__Work request__: The output is the lines below from the one with "Аккаунт, привязанный к" through the one with "Не найдено соответсвий", both included, printed exactly and with no other line.

__Stored data__:
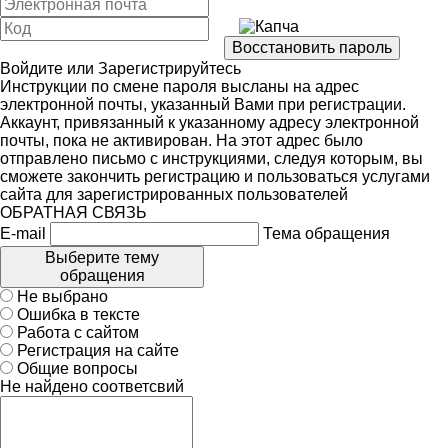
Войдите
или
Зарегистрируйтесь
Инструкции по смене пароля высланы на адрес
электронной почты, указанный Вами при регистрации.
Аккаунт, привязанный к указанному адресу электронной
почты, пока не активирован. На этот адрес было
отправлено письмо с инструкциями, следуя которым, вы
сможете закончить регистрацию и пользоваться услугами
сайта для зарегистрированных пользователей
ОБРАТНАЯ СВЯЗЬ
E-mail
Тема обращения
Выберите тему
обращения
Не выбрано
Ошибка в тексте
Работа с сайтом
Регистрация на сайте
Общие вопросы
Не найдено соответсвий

---

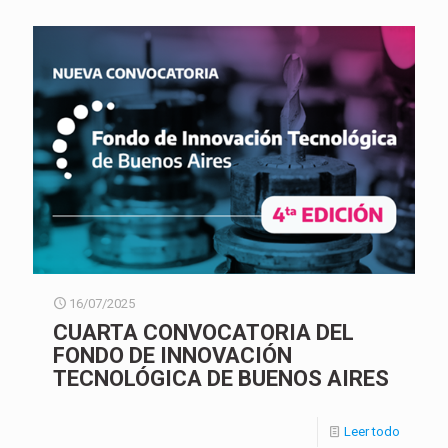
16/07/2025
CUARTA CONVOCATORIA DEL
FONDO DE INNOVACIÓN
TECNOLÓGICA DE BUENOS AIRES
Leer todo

...

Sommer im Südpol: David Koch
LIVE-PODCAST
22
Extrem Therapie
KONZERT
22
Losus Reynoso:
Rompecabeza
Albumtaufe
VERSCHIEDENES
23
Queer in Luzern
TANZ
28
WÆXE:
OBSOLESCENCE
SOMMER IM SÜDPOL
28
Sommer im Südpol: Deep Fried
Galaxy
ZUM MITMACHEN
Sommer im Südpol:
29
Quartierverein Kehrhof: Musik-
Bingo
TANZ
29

__Answer area__:
Аккаунт, привязанный к указанному адресу электронной
почты, пока не активирован. На этот адрес было
отправлено письмо с инструкциями, следуя которым, вы
сможете закончить регистрацию и пользоваться услугами
сайта для зарегистрированных пользователей
ОБРАТНАЯ СВЯЗЬ
E-mail
Тема обращения
Выберите тему
обращения
Не выбрано
Ошибка в тексте
Работа с сайтом
Регистрация на сайте
Общие вопросы
Не найдено соответсвий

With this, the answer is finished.